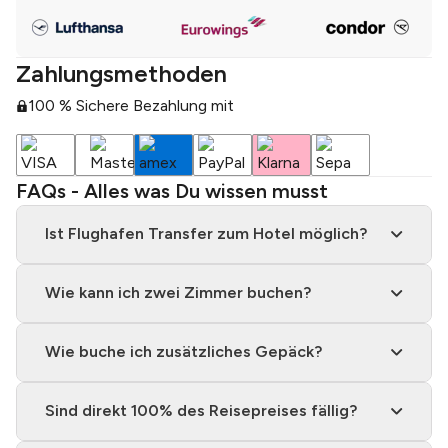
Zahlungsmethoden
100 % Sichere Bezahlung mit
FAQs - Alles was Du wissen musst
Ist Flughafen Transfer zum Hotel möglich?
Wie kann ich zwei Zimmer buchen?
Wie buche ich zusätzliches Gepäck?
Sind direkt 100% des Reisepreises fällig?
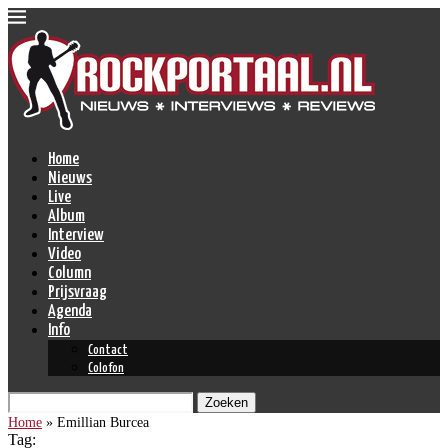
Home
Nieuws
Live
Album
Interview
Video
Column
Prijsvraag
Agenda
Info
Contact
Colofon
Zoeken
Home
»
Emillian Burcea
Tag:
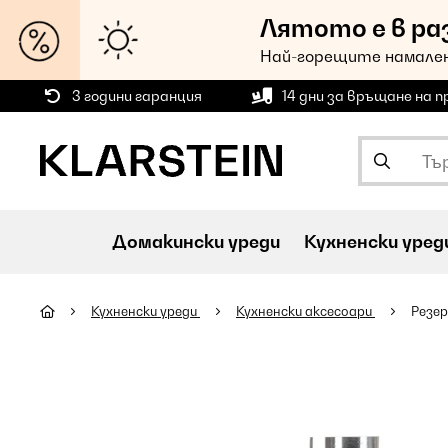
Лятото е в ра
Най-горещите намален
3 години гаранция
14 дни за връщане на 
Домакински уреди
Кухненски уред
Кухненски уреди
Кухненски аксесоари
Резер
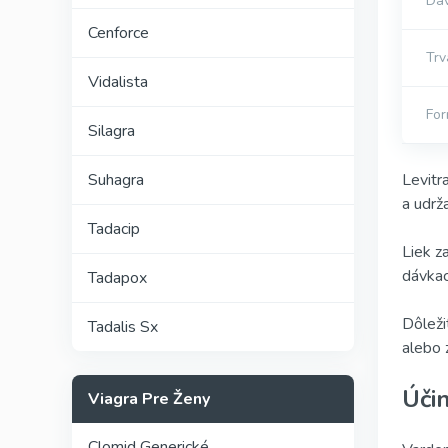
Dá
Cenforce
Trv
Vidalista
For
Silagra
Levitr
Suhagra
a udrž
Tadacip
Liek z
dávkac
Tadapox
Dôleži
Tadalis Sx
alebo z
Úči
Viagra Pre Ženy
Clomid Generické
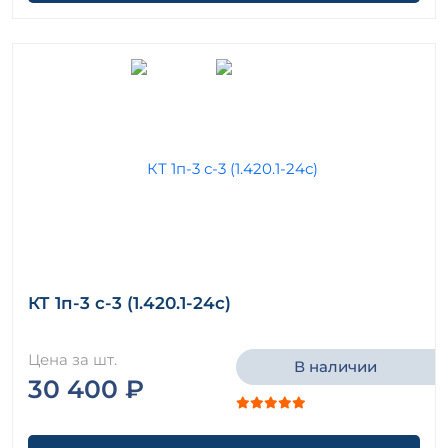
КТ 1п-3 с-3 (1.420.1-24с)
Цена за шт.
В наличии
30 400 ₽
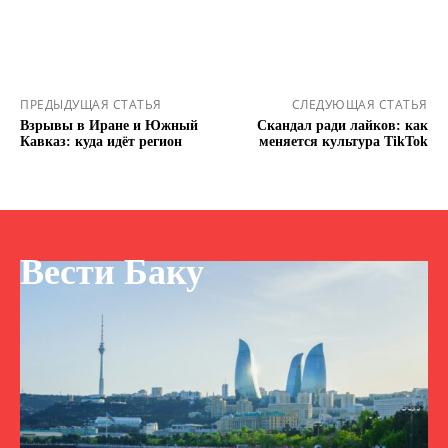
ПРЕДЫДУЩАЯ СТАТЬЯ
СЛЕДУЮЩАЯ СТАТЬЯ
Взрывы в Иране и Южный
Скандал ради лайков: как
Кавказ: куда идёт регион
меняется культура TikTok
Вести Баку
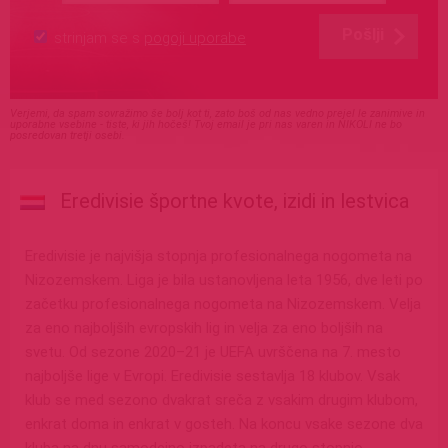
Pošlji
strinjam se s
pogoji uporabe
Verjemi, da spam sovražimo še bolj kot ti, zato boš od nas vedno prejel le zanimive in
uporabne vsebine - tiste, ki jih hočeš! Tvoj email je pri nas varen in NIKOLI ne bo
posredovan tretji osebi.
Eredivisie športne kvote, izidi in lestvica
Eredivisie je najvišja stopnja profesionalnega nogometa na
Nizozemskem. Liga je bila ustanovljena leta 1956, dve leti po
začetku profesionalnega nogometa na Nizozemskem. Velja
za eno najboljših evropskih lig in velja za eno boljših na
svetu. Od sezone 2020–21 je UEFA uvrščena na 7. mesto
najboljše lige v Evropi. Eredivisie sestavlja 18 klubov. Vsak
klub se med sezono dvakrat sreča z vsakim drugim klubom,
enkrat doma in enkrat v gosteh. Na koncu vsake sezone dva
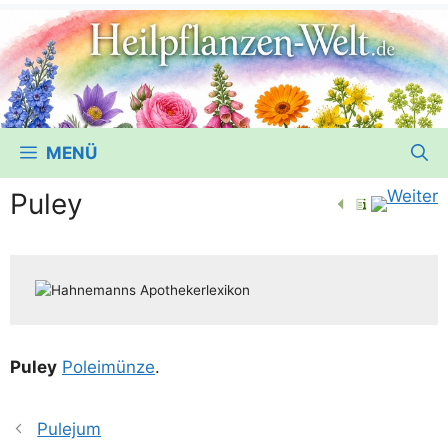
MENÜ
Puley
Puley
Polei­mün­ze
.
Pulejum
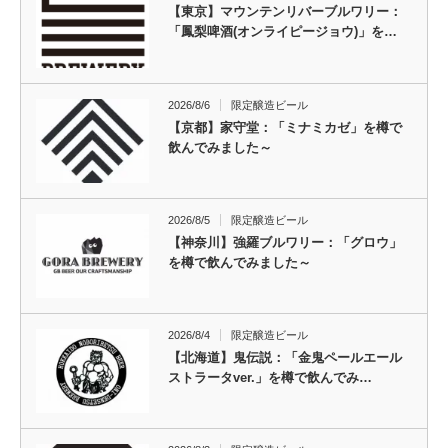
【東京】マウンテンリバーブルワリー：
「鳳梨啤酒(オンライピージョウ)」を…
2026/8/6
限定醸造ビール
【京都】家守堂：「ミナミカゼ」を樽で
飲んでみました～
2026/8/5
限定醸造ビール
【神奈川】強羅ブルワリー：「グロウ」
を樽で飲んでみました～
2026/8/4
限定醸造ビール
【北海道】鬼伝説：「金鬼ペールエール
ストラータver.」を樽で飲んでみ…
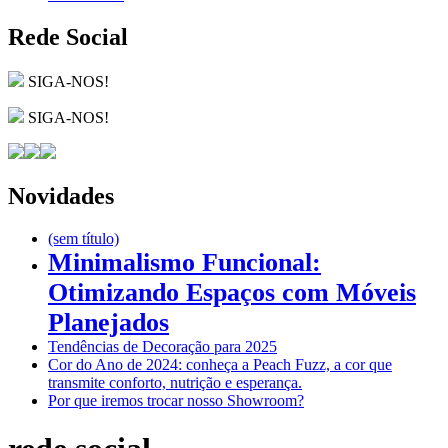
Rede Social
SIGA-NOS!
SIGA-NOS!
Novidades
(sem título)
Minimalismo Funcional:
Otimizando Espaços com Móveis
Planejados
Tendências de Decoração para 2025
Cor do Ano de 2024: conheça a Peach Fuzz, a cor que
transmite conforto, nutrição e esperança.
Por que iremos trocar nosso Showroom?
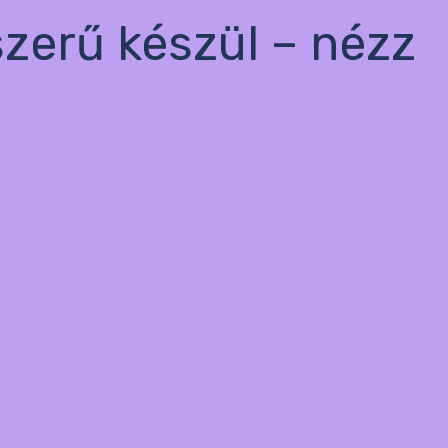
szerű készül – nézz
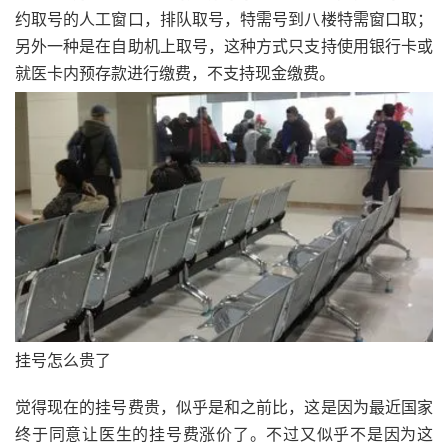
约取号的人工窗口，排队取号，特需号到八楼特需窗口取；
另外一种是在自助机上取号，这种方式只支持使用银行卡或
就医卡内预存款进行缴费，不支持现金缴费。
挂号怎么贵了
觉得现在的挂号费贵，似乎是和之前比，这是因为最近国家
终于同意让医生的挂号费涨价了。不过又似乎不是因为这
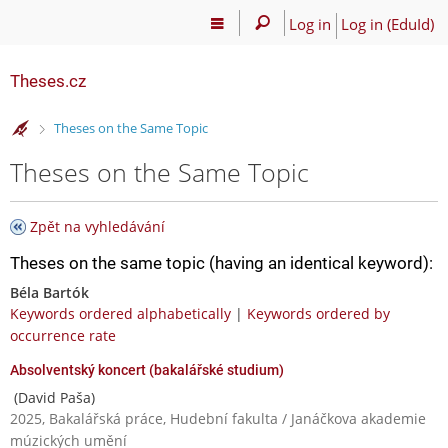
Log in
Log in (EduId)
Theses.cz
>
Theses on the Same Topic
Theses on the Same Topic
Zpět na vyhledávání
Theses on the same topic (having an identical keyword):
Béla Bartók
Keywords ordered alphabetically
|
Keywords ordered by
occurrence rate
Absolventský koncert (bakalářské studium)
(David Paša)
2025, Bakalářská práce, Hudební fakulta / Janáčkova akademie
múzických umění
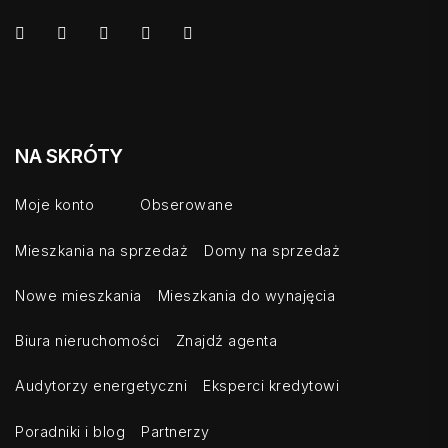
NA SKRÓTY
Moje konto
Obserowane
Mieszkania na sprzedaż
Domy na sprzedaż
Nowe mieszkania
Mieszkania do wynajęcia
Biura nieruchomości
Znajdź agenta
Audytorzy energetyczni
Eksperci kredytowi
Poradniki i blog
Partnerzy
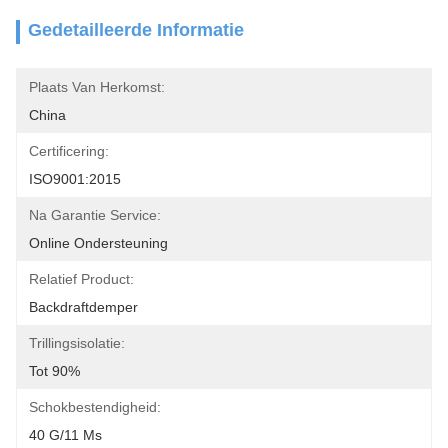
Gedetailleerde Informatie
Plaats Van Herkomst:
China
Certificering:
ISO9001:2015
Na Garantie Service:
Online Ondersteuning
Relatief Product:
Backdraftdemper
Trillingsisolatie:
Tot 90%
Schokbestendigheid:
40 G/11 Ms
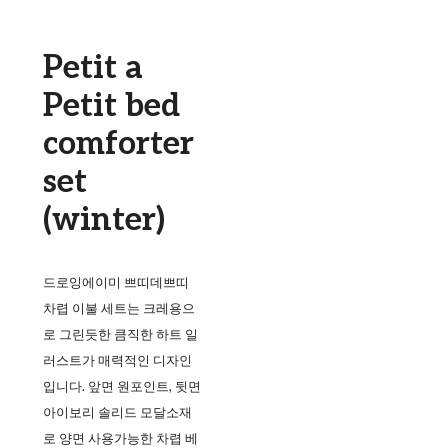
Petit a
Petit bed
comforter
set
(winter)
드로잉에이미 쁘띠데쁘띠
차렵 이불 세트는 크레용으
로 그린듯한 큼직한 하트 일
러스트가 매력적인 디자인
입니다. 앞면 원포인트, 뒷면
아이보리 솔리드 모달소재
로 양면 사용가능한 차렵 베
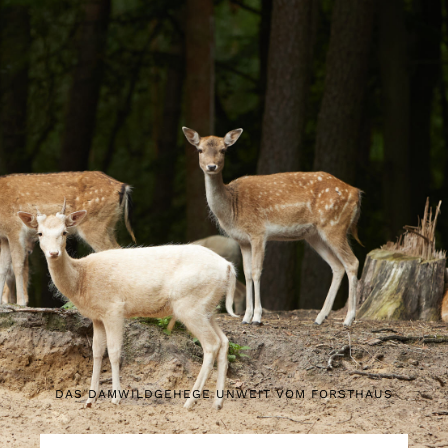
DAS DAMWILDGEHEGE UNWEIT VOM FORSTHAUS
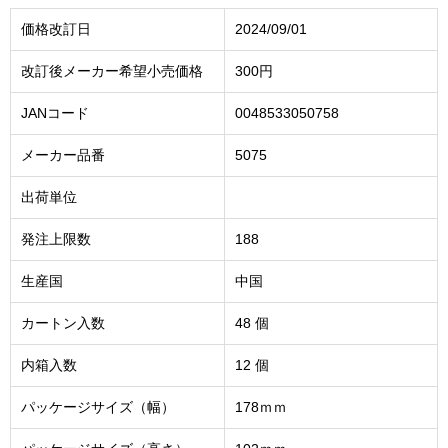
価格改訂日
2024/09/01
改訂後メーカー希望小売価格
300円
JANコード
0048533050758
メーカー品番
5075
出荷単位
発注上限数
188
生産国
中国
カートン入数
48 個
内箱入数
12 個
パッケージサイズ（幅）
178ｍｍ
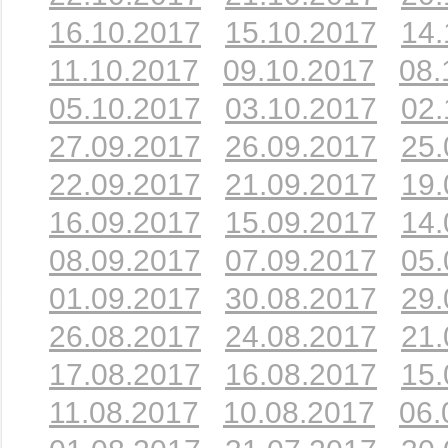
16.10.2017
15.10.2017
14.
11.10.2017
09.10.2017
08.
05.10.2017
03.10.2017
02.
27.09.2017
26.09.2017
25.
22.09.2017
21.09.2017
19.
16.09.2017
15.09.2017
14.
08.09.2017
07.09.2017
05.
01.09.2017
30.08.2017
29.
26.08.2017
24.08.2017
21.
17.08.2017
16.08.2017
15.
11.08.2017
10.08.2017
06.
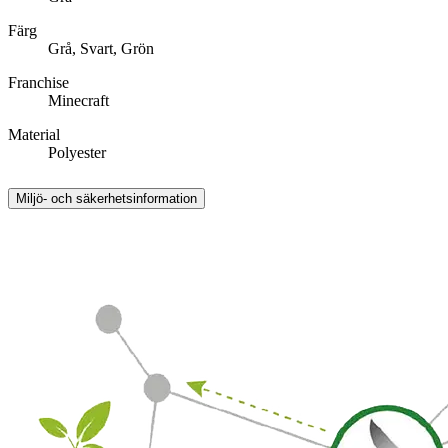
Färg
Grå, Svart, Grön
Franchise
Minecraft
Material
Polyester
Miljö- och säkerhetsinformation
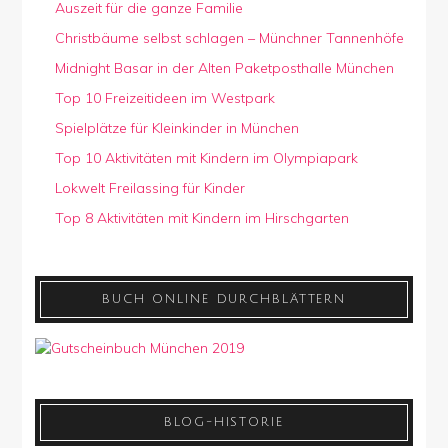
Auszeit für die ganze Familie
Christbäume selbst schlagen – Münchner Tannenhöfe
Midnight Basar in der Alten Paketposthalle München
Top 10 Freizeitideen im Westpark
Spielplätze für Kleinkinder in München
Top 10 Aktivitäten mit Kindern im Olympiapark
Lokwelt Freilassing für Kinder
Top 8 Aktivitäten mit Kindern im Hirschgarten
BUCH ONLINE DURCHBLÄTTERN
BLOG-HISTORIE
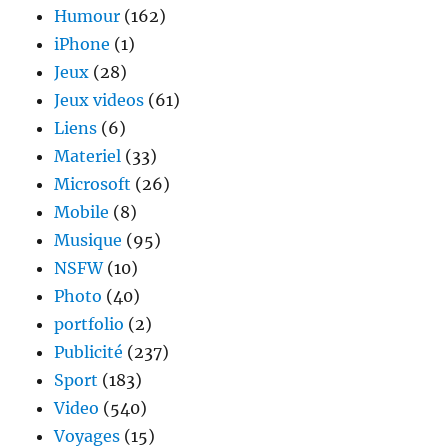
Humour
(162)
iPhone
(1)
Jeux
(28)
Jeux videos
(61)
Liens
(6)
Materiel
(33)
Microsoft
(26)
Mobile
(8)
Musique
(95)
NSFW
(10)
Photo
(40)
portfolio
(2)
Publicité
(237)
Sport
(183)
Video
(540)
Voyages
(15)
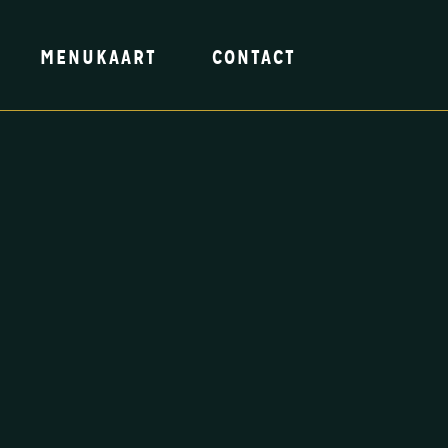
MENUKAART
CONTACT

════

Retype all of the listing word for word and skip the pictures.

Zahlungsmethoden
100 % Sichere Bezahlung mit
FAQs - Alles was Du wissen musst
Ist Flughafen Transfer zum Hotel möglich?
Wie kann ich zwei Zimmer buchen?
Wie buche ich zusätzliches Gepäck?
Sind direkt 100% des Reisepreises fällig?
Home
Nieuws
Live
Album
Interview
Video
Column
Prijsvraag
Agenda
Info
Contact
Colofon
Zoeken
Home
»
Emillian Burcea
Tag:
Лятото е в ра
Най-горещите намален
3 години гаранция
14 дни за връщане на 
Домакински уреди
Кухненски уред
Кухненски уреди
Кухненски аксесоари
Резер
Dá
Cenforce
Trv
Vidalista
For
Silagra
Levitr
Suhagra
a udrž
Tadacip
Liek z
dávkac
Tadapox
Dôleži
Tadalis Sx
alebo z
Úči
Viagra Pre Ženy
Clomid Generické
КТ 1п-3 с-3 (1.420.1-24с)
Цена за шт.
В наличии
30 400 ₽
ПРЕДЫДУЩАЯ СТАТЬЯ
СЛЕДУЮЩАЯ СТАТЬЯ
Взрывы в Иране и Южный
Скандал ради лайков: как
Кавказ: куда идёт регион
меняется культура TikTok
Вести Баку
Pošlji
strinjam se s
pogoji uporabe
Verjemi, da spam sovražimo še bolj kot ti, zato boš od nas vedno prejel le zanimive in
uporabne vsebine - tiste, ki jih hočeš! Tvoj email je pri nas varen in NIKOLI ne bo
posredovan tretji osebi.
Eredivisie športne kvote, izidi in lestvica
Eredivisie je najvišja stopnja profesionalnega nogometa na
Nizozemskem. Liga je bila ustanovljena leta 1956, dve leti po
začetku profesionalnega nogometa na Nizozemskem. Velja
za eno najboljših evropskih lig in velja za eno boljših na
svetu. Od sezone 2020–21 je UEFA uvrščena na 7. mesto
najboljše lige v Evropi. Eredivisie sestavlja 18 klubov. Vsak
klub se med sezono dvakrat sreča z vsakim drugim klubom,
enkrat doma in enkrat v gosteh. Na koncu vsake sezone dva
MENÜ
Puley
Puley
Polei­mün­ze
.
Pulejum
【東京】マウンテンリバーブルワリー：
「鳳梨啤酒(オンライピージョウ)」を…
2026/8/6
限定醸造ビール
【京都】家守堂：「ミナミカゼ」を樽で
飲んでみました～
2026/8/5
限定醸造ビール
【神奈川】強羅ブルワリー：「グロウ」
を樽で飲んでみました～
2026/8/4
限定醸造ビール
【北海道】鬼伝説：「金鬼ペールエール
ストラータver.」を樽で飲んでみ…
Rede Social
SIGA-NOS!
SIGA-NOS!
Novidades
(sem título)
Minimalismo Funcional:
Otimizando Espaços com Móveis
Planejados
Tendências de Decoração para 2025
Cor do Ano de 2024: conheça a Peach Fuzz, a cor que
transmite conforto, nutrição e esperança.
Por que iremos trocar nosso Showroom?
szerű készül – nézz
约取号的人工窗口，排队取号，特需号到八楼特需窗口取；
另外一种是在自助机上取号，这种方式只支持使用银行卡或
就医卡内预存款进行缴费，不支持现金缴费。
挂号怎么贵了
觉得现在的挂号费贵，似乎是和之前比，这是因为最近国家
终于同意让医生的挂号费涨价了。不过又似乎不是因为这
Log in
Log in (EduId)
Theses.cz
>
Theses on the Same Topic
Theses on the Same Topic
Zpět na vyhledávání
Theses on the same topic (having an identical keyword):
Béla Bartók
Keywords ordered alphabetically
|
Keywords ordered by
occurrence rate
Absolventský koncert (bakalářské studium)
(David Paša)
2025, Bakalářská práce, Hudební fakulta / Janáčkova akademie
múzických umění
NA SKRÓTY
Moje konto
Obserowane
Mieszkania na sprzedaż
Domy na sprzedaż
Nowe mieszkania
Mieszkania do wynajęcia
Biura nieruchomości
Znajdź agenta
Audytorzy energetyczni
Eksperci kredytowi
Poradniki i blog
Partnerzy
Gedetailleerde Informatie
Plaats Van Herkomst:
China
Certificering:
ISO9001:2015
Na Garantie Service:
Online Ondersteuning
Relatief Product:
Backdraftdemper
Trillingsisolatie:
Tot 90%
Schokbestendigheid:
40 G/11 Ms
Petit a
Petit bed
comforter
set
(winter)
드로잉에이미 쁘띠데쁘띠
차렵 이불 세트는 크레용으
로 그린듯한 큼직한 하트 일
러스트가 매력적인 디자인
입니다. 앞면 원포인트, 뒷면
아이보리 솔리드 모달소재
로 양면 사용가능한 차렵 베
DAS DAMWILDGEHEGE UNWEIT VOM FORSTHAUS
価格改訂日
2024/09/01
改訂後メーカー希望小売価格
300円
JANコード
0048533050758
メーカー品番
5075
出荷単位
発注上限数
188
生産国
中国
カートン入数
48 個
内箱入数
12 個
パッケージサイズ（幅）
178ｍｍ
16.10.2017
15.10.2017
14.
11.10.2017
09.10.2017
08.
05.10.2017
03.10.2017
02.
27.09.2017
26.09.2017
25.
22.09.2017
21.09.2017
19.
16.09.2017
15.09.2017
14.
08.09.2017
07.09.2017
05.
01.09.2017
30.08.2017
29.
26.08.2017
24.08.2017
21.
17.08.2017
16.08.2017
15.
11.08.2017
10.08.2017
06.
Färg
Grå, Svart, Grön
Franchise
Minecraft
Material
Polyester
Miljö- och säkerhetsinformation
Auszeit für die ganze Familie
Christbäume selbst schlagen – Münchner Tannenhöfe
Midnight Basar in der Alten Paketposthalle München
Top 10 Freizeitideen im Westpark
Spielplätze für Kleinkinder in München
Top 10 Aktivitäten mit Kindern im Olympiapark
Lokwelt Freilassing für Kinder
Top 8 Aktivitäten mit Kindern im Hirschgarten
BUCH ONLINE DURCHBLÄTTERN
BLOG-HISTORIE
Humour
(162)
iPhone
(1)
Jeux
(28)
Jeux videos
(61)
Liens
(6)
Materiel
(33)
Microsoft
(26)
Mobile
(8)
Musique
(95)
NSFW
(10)
Photo
(40)
portfolio
(2)
Publicité
(237)
Sport
(183)
Video
(540)
Voyages
(15)
MENUKAART
CONTACT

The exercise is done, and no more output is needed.